* Records shown *
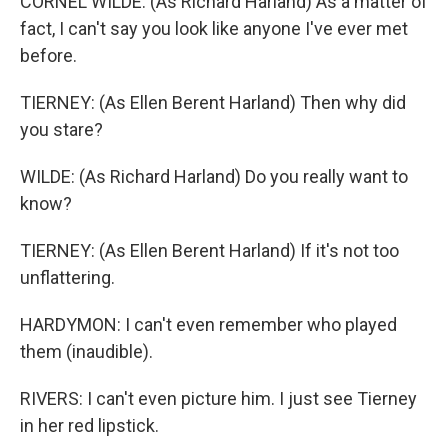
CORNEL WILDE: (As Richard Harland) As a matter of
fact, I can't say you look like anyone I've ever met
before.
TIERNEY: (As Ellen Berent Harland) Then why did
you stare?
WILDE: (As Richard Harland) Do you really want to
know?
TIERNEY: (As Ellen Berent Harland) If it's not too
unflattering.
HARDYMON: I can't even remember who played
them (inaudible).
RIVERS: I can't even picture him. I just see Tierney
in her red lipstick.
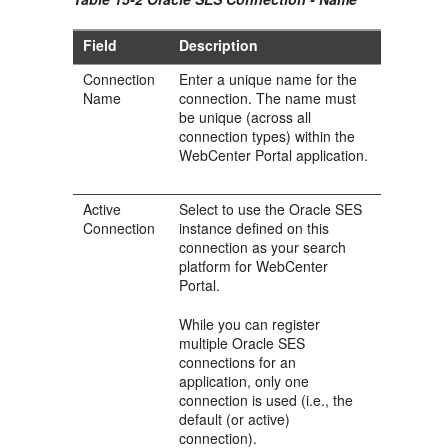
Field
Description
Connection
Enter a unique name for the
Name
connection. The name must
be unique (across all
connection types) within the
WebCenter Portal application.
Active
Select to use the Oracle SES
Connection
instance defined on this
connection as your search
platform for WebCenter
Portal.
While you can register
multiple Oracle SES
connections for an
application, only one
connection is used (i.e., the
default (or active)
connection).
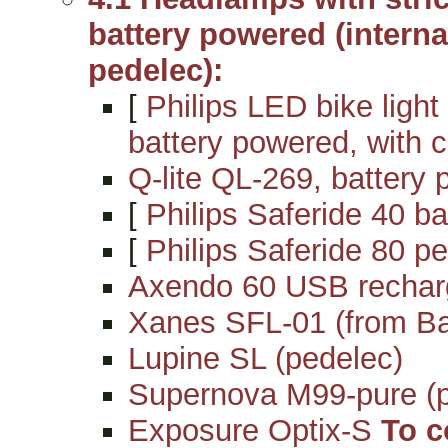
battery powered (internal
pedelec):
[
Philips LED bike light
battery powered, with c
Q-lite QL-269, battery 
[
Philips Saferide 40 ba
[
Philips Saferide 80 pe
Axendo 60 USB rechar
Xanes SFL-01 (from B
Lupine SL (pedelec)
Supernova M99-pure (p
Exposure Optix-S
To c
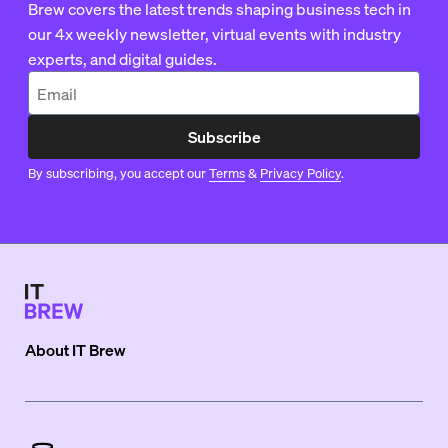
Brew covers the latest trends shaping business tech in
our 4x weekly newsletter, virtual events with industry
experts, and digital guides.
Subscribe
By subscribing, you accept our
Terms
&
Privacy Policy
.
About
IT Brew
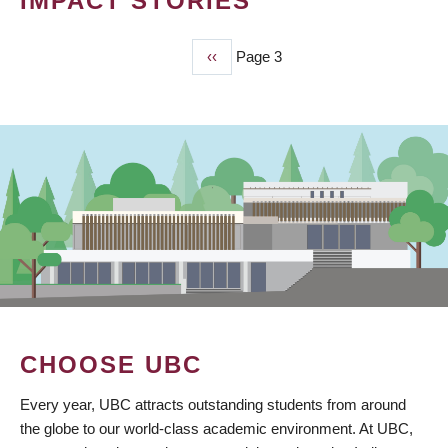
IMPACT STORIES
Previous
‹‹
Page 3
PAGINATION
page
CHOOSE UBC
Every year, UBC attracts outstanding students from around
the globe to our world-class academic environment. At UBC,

* Your objective *
Find how many lines in the records contain the string "Oracle", then give the number alone.

* Solution *
2